The further eastward we travelled, however, the more we stayed at the taverns and
Bierhallen
found in the mining towns of Bavaria. Here Mr Giles would play chess against talented locals while we observed or ate.

I watched these games keenly, utterly enthralled, while Mrs Ponsonby knitted calmly by my side, outwardly uninterested but in truth, ever watchful.

Elsie, on the other hand—and it must be said, she was quite easily bored—would sometimes watch, but more often she would disappear to our rooms or to some other place I knew not where.
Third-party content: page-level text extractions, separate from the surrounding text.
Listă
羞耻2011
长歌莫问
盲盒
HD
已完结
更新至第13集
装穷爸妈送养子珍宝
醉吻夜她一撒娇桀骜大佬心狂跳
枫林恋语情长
And just as Elsie didn’t care for Mrs Ponsonby, Mrs Ponsonby didn’t care about Elsie: ‘My job is to watch over you and you alone, Elizabeth,’ she said to me once. ‘I leave it to our good Lord to save the soul of that little slut.’

In any case, I thoroughly enjoyed watching Mr Giles play. He was a most inventive and clever player.

Some evenings, he would give me lessons in chess. Like many inexperienced players, I was always using my queen to carve great swathes through his pieces, but then he would invariably take my rampaging lady with a knight I had not seen coming. Many times he would take her after checking my king with that same knight, a move he called a
fork
.

‘The knight is the queen’s greatest enemy,’ he told me at one tavern, ‘for while the queen can replicate every other piece’s moves, she cannot mimic the knight’s leaps. Thus, whenever you move your queen, always keep an eye out for a knight’s fork. Never let her land on a square that will allow an enemy knight to take her and your king at once. It is the amateur player’s greatest mistake.’

After watching him play many games, I began to notice that Mr Giles used two kinds of openings, rarely deviating from them. When I asked my teacher why this was so, he explained that Mr Giles was ‘controlling the centre of the board’ and ‘providing a foundation for later attacks’. I just liked taking pieces.

When he played with me, Mr Giles would often say, ‘Now, Bess, in chess, never play the pieces, play your opponent. Watch his eyes, watch for the moments when he blinks excessively, or when he holds his breath: for those are the times when your foe is planning something. Likewise, control your own expressions, because in life as in chess, your face can betray your intentions.’ As he said this, he gave me a meaningful look: ‘This is especially important for queens and princesses.’

He smiled. I smiled back. I liked Mr Giles.

Mr Giles also laid fiendish traps for his opponents and, again, after watching him play many times, I began to see when he laid them. On those occasions, I would wait tensely for him to spring his trap (and true to his own dictum, he never let his facial expression give away his intentions).

His chief trap occurred when his opponent castled. On seeing this, Mr Giles would casually position his queen in front of one of his bishops and wait for his moment.

Then just when his opponent thought the game was moving on to a new phase, Mr Giles would strike like a cobra. His queen would rush diagonally across the length of the board until she stood nose to nose with her rival king and, protected by her trusty bishop far behind her, Mr Giles would quietly say, ‘Checkmate.’